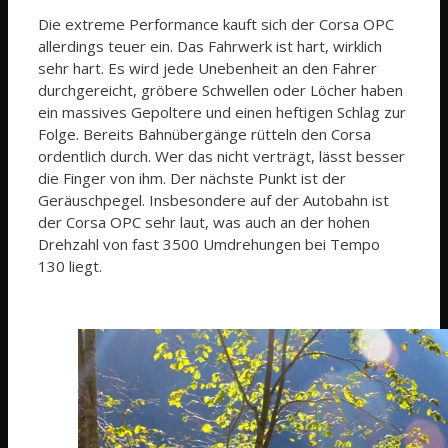
Die extreme Performance kauft sich der Corsa OPC
allerdings teuer ein. Das Fahrwerk ist hart, wirklich
sehr hart. Es wird jede Unebenheit an den Fahrer
durchgereicht, gröbere Schwellen oder Löcher haben
ein massives Gepoltere und einen heftigen Schlag zur
Folge. Bereits Bahnübergänge rütteln den Corsa
ordentlich durch. Wer das nicht verträgt, lässt besser
die Finger von ihm. Der nächste Punkt ist der
Geräuschpegel. Insbesondere auf der Autobahn ist
der Corsa OPC sehr laut, was auch an der hohen
Drehzahl von fast 3500 Umdrehungen bei Tempo
130 liegt.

» What you need to do: Write down the full listing above exactly as it is, except for any images.

» Problem solution:
Die extreme Performance kauft sich der Corsa OPC
allerdings teuer ein. Das Fahrwerk ist hart, wirklich
sehr hart. Es wird jede Unebenheit an den Fahrer
durchgereicht, gröbere Schwellen oder Löcher haben
ein massives Gepoltere und einen heftigen Schlag zur
Folge. Bereits Bahnübergänge rütteln den Corsa
ordentlich durch. Wer das nicht verträgt, lässt besser
die Finger von ihm. Der nächste Punkt ist der
Geräuschpegel. Insbesondere auf der Autobahn ist
der Corsa OPC sehr laut, was auch an der hohen
Drehzahl von fast 3500 Umdrehungen bei Tempo
130 liegt.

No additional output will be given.